- **Problem description**: Give again, word for word, every line in the entries below from the line with "Vermont Health Connect, the" up to and including the line with "the individual and small", and no other line.

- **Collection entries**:
★ ★ ★

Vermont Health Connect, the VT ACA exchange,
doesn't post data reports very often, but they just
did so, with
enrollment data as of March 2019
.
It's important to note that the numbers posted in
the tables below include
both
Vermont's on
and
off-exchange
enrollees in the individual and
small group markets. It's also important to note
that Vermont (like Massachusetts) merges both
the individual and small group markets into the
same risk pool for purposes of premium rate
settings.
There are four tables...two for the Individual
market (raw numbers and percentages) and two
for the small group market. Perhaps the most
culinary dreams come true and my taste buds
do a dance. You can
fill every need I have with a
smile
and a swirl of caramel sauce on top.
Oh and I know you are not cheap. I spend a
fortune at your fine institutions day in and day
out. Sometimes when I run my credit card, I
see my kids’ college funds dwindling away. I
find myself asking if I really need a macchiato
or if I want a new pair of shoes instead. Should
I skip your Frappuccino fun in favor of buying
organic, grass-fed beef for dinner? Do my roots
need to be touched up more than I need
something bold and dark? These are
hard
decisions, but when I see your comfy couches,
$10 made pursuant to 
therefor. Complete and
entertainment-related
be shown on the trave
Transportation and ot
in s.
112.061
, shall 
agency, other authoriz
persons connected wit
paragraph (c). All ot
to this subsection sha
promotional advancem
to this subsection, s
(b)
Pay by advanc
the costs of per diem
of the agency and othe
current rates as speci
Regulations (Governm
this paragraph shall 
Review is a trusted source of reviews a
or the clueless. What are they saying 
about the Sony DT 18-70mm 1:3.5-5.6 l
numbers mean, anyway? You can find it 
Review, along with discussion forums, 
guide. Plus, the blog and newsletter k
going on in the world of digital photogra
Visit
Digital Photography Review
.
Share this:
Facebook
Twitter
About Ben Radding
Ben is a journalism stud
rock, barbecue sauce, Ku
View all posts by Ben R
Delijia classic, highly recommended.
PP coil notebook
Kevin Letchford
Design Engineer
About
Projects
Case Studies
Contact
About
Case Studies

★ ★ ★

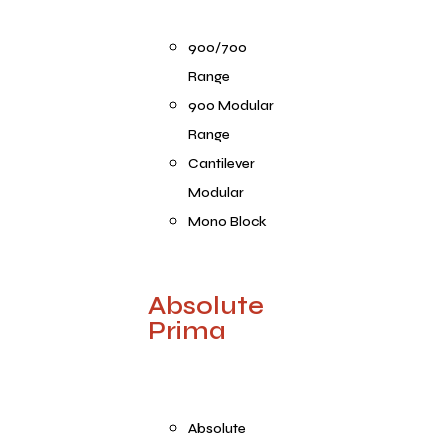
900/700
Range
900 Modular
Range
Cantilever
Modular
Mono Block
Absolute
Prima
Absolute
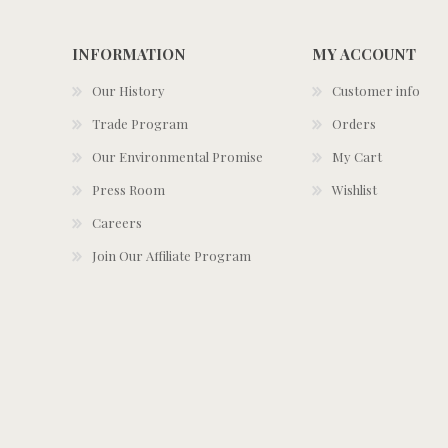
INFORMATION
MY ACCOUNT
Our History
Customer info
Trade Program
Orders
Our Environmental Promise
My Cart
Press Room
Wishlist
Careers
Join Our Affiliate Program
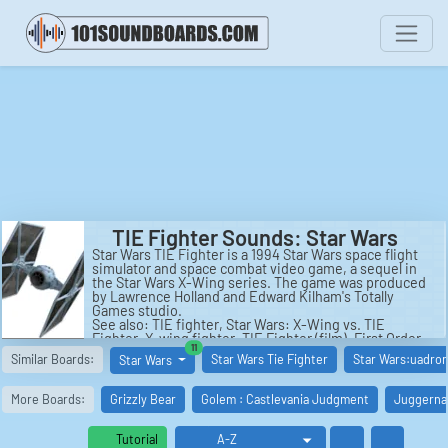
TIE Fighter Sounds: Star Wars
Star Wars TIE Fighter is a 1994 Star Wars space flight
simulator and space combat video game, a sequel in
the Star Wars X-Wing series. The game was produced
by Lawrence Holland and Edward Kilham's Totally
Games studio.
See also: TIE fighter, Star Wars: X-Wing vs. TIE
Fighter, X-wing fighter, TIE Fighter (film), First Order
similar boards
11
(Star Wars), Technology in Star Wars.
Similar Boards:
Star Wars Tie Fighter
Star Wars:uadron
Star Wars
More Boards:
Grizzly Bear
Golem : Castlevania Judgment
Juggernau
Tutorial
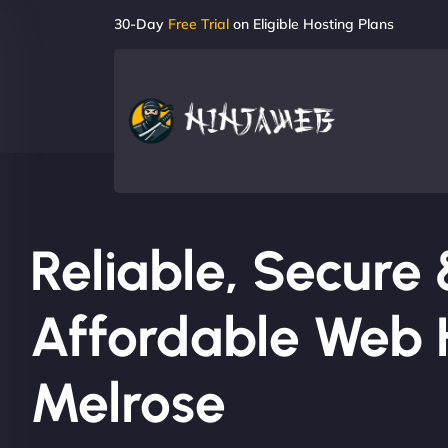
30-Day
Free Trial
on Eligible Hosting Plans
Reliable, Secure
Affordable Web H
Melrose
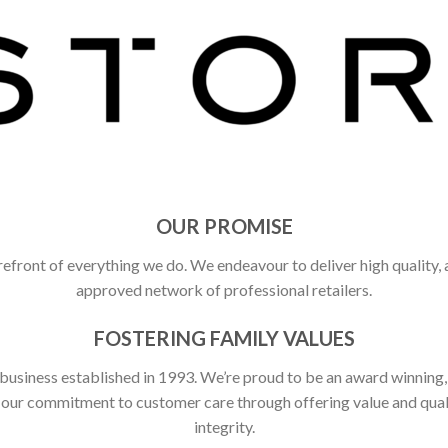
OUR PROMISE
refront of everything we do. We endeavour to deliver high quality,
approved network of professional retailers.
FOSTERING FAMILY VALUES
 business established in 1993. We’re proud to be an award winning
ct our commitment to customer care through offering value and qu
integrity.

★ ★ ★

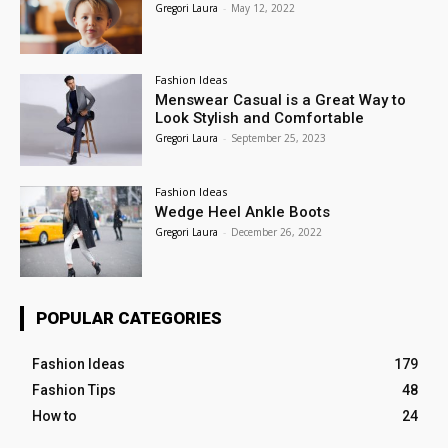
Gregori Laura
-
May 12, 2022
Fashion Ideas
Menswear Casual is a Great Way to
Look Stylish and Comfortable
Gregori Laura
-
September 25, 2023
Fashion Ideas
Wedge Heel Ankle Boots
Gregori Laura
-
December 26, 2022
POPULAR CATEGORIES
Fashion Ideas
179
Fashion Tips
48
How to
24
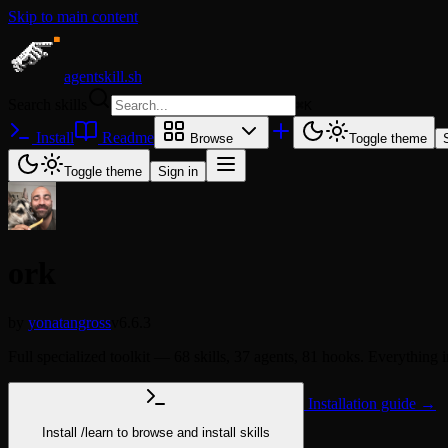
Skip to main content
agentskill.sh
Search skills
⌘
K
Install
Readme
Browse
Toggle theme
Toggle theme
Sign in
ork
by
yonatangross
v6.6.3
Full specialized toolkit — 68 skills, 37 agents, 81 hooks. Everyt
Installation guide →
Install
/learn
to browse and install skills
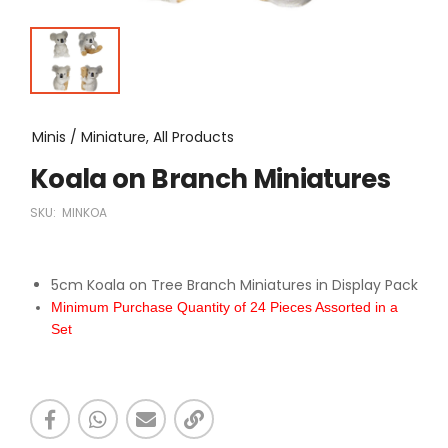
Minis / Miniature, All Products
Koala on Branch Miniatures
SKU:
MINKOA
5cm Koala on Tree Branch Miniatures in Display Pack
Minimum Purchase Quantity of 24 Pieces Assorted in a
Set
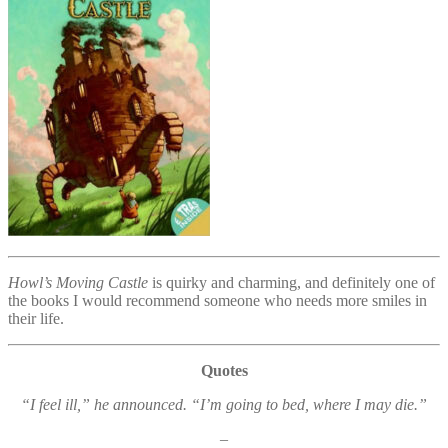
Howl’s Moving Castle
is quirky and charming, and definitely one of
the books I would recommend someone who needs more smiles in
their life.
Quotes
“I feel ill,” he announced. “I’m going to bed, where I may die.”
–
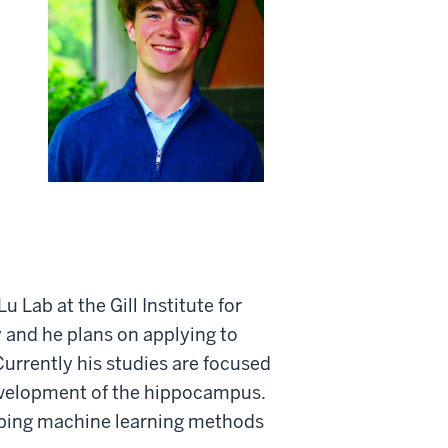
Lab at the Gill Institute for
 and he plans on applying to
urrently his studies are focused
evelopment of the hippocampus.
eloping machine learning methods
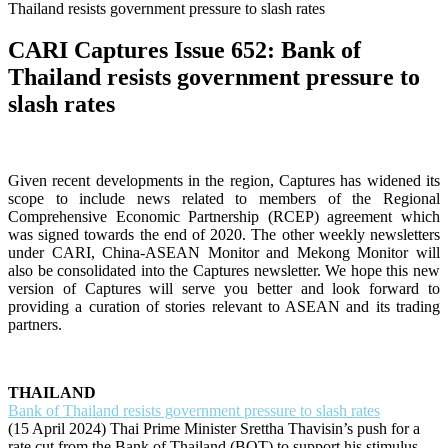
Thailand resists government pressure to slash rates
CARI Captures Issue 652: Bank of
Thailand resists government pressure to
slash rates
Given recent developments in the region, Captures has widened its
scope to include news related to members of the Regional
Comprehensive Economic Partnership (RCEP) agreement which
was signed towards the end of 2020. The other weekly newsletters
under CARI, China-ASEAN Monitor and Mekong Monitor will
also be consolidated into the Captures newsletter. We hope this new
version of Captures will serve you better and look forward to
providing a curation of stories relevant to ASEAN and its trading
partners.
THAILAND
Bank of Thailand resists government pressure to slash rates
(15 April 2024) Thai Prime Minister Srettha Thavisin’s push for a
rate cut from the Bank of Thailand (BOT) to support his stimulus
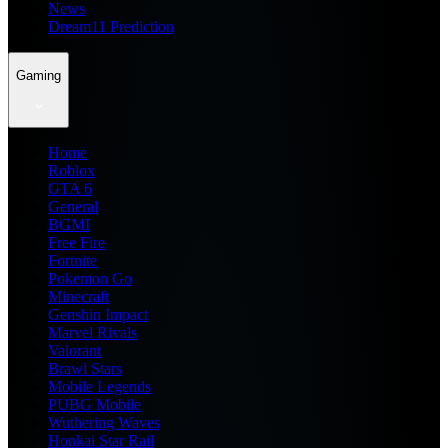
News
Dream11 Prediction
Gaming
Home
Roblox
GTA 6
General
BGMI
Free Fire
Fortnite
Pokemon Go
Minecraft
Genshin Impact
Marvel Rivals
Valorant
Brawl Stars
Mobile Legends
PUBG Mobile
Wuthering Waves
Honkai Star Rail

★ ★ ★

- **Output of the exercise**:
Vermont Health Connect, the VT ACA exchange,
doesn't post data reports very often, but they just
did so, with
enrollment data as of March 2019
.
It's important to note that the numbers posted in
the tables below include
both
Vermont's on
and
off-exchange
enrollees in the individual and
small group markets. It's also important to note
that Vermont (like Massachusetts) merges both
the individual and small group markets into the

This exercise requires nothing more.